I feel like the occasion should be marked with a juicy post about all I’ve learned and experienced. But when I try to write such a post, I’m overwhelmed. I could approach the topic from so many different angles, I don’t know where to begin.
It’s been an incredible journey. I think I’ll be traveling at least another year, maybe two if I can figure out how to get the money flowing in a little more steadily. I still don’t know how long I’ll continue. I only know that if I had to stop now, I’d be terribly disappointed. I’m not tired of my nomadic life, not even a little bit.
What have I learned? Too much to fit in a blog post. I’ve learned countless lessons about the world, about myself, about life in the US, about letting go. Here are just a few, in no particular order:
- Most people are kind and helpful. Everywhere.
- There is far less to be afraid of in the world than we ever imagined.
- I can handle most situations that might arise on the road (so could you)
- It’s hard at times to keep a sense of wonder and gratitude, on the road as well as at home, but it’s the most essential element of happiness.
- Humans tend to define ourselves by our posessions. Villagers wear specific hats and embroidery patterns to show their tribal and family identity. Americans shop for clothing, furniture, and collectibles to find an identity.
- Americans, outside of a few major cities, lead very isolated lives. Our cars and homes are prisons. People in the rest of the world mostly have places they can walk to, and people to laugh with when they get there.
- Television is the opiate of the masses (or something like that).
- Ultimately, we all go through life alone.
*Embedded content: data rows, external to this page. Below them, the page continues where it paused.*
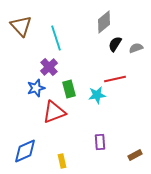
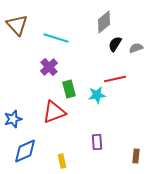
brown triangle: moved 4 px left, 1 px up
cyan line: rotated 55 degrees counterclockwise
blue star: moved 23 px left, 31 px down
purple rectangle: moved 3 px left
brown rectangle: moved 1 px right, 1 px down; rotated 56 degrees counterclockwise
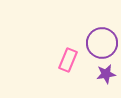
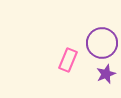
purple star: rotated 12 degrees counterclockwise
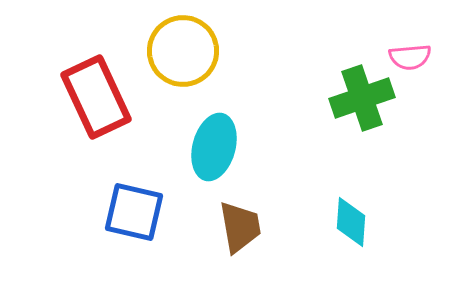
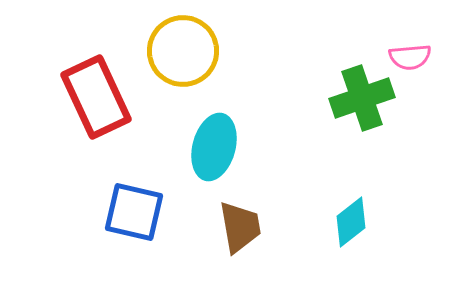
cyan diamond: rotated 48 degrees clockwise
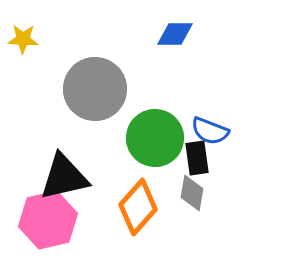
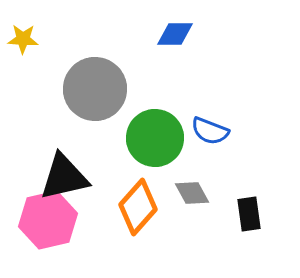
black rectangle: moved 52 px right, 56 px down
gray diamond: rotated 39 degrees counterclockwise
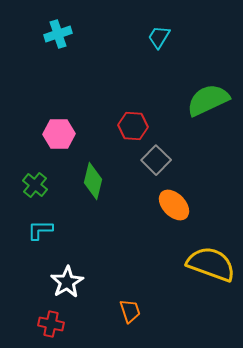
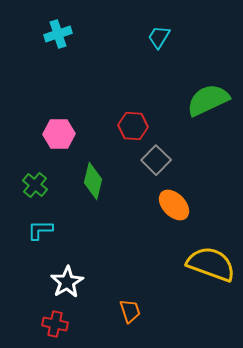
red cross: moved 4 px right
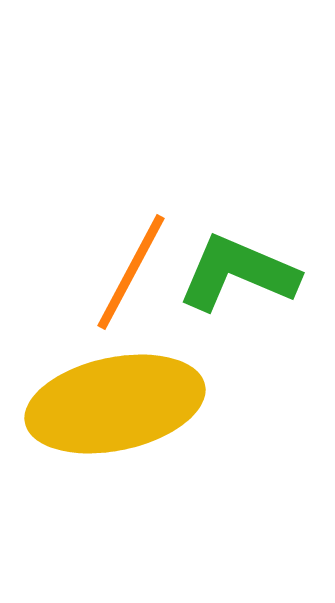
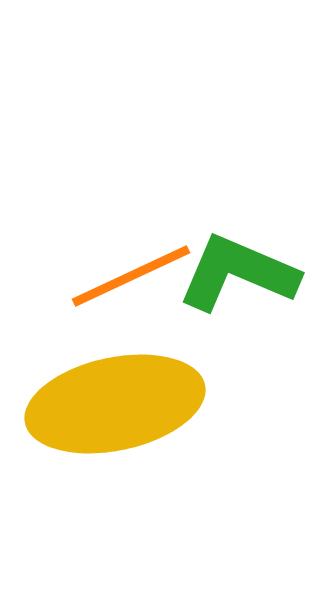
orange line: moved 4 px down; rotated 37 degrees clockwise
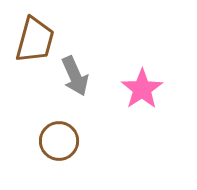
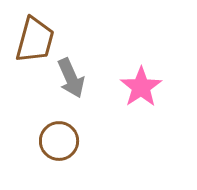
gray arrow: moved 4 px left, 2 px down
pink star: moved 1 px left, 2 px up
But that’s OK.
- There are always beautiful things and ugly things to look at, or think about. You choose which to focus on, consciously or unconsciously, so might as well make the effort to choose joy.
- When you rid yourself of possessions — furniture, clothing, cookware, collections — you strip away identity, ego, and trappings of material success. The fear is that there will be nothing left.
- It’s essential to spend time alone, quiet, thinking. No TV, radio, cel phone, computer, chores, shopping. Try it for a day, or at least an afternoon, once in a while and see what happens. It’s insanely hard at first to be with your thoughts, but it’s incredibly empowering to become comfortable with them and see where they take you.
- We are always spiraling outward or spiraling inward. If you let your fears limit you, your spirit will shrink. If you push up against your fears and boundaries every day — find things that frighten you a little and do them anyway — your spirit will expand beyond your wildest imagination.